Common variable immunodeficiency (CVID) is the most common severe adult primary immunodeficiency and is characterized by a failure to produce antibodies leading to recurrent predominantly sinopulmonary infections. Improvements in the prevention and treatment of infection with immunoglobulin replacement and antibiotics have resulted in malignancy, autoimmune, inflammatory and lymphoproliferative disorders emerging as major clinical challenges in the management of patients who have CVID. In a proportion of CVID patients, inflammation manifests as granulomas that frequently involve the lungs, lymph nodes, spleen and liver and may affect almost any organ. Granulomatous lymphocytic interstitial lung disease (GLILD) is associated with a worse outcome. Its underlying pathogenic mechanisms are poorly understood and there is limited evidence to inform how best to monitor, treat or select patients to treat. We describe the use of combined 2-[(18)F]-fluoro-2-deoxy-d-glucose positron emission tomography and computed tomography (FDG PET-CT) scanning for the assessment and monitoring of response to treatment in a patient with GLILD. This enabled a synergistic combination of functional and anatomical imaging in GLILD and demonstrated a widespread and high level of metabolic activity in the lungs and lymph nodes. Following treatment with rituximab and mycophenolate there was almost complete resolution of the previously identified high metabolic activity alongside significant normalization in lymph node size and lung architecture. The results support the view that GLILD represents one facet of a multi-systemic metabolically highly active lymphoproliferative disorder and suggests potential utility of this imaging modality in this subset of patients with CVID.

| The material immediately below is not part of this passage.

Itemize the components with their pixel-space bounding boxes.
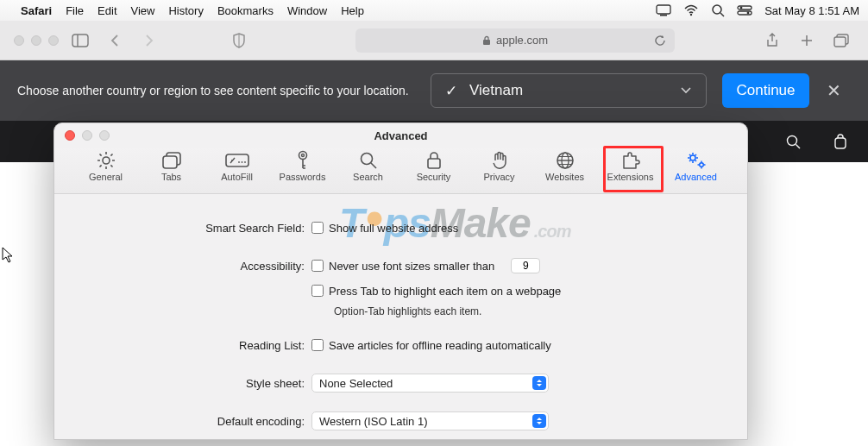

Keywords: common variable immunodeficiency; fluorodeoxyglucose positron emission tomography; granulomatous lymphocytic interstitial lung disease; rituximab.

Figure 1

2‐[(18)F]‐fluoro‐2‐deoxy‐d‐glucose positron emission tomography and computed tomography (FDG PET‐CT) pre‐ and 3 months post‐rituximab and mycophenolate treatment. Whole body images acquired at 90 min following 285 MBq 18‐F fluorodeoxyglucose. Maximum intensity projection (MIP) whole body images pretreatment showing widespread abnormal uptake of tracer in the lung parenchyma and lymph nodes above and below the diaphragm (a). MIP images following treatment show near resolution of all the areas of abnormal tracer uptake (b). (c,d) Axial fused PET/CT images at the mid‐thoracic level. The level of FDG uptake is represented by the intensity of colour superimposed upon the CT image. There is a combination of interstitial septal thickening and ill‐defined FDG avid peri‐bronchovascular nodules (c). Post‐treatment images at the same level shows improvement of the nodularity with near resolution of abnormal FDG uptake within them (d). Images at the level of the carina show an enlarged lymph node exhibiting intense abnormal FDG uptake prior to treatment (e). Following treatment the lymph node at this site normalizes in size and shows no abnormal tracer uptake (f). Finally, pretreatment images through the abdomen at the level of the right renal hilum demonstrate numerous enlarged FDG avid retroperitoneal lymph nodes (g) which reduce in size and FDG uptake following treatment (h). [Colour figure can be viewed at wileyonlinelibrary.com.]

Figure 2

Lung function pre‐ and post‐rituximab and mycophenolate treatment. Changes in lung function as a percentage of predicted are demonstrated over time. Initially there is a reduction in lung volume [forced vital capacity (FVC), total lung capacity (TLC)], airflow [forced expiratory volume in 1 s (FEV₁) and peak expiratory flow (PEF)] and gas transfer [total lung capacity for carbon monoxide (TLCO)] from 2012 to 2015. Following initiation of treatment (end 2015) there has been an improvement in these measurements. [Colour figure can be viewed at wileyonlinelibrary.com.]

Figure 3

Number of steps per week pre‐ and post‐rituximab and mycophenolate treatment. This figure indicates the weekly total of steps taken as recorded by the ‘Health app’ present on the patient's own iPhone™ prior to and following treatment. The markers (arrows) indicate the administration of rituximab and initiation of mycophenolate which after a delay of approximately 8 weeks is followed by an increase in the weekly steps taken. [Colour figure can be viewed at wileyonlinelibrary.com.]

Figure 4

Clinical and laboratory risk factors for granulomatous lymphocytic interstitial lung disease (GLILD). The figure shows the major findings involved in this multi‐systemic lymphoproliferative disorder in terms of clinical and imaging findings on the right and associated laboratory biomarkers on the left. The reduced T cell and naive T cell abnormalities, if sufficiently pronounced, would exclude these patients from the revised common variable immunodeficiency (CVID) classifications 5, 6, 7. [Colour figure can be viewed at wileyonlinelibrary.com.]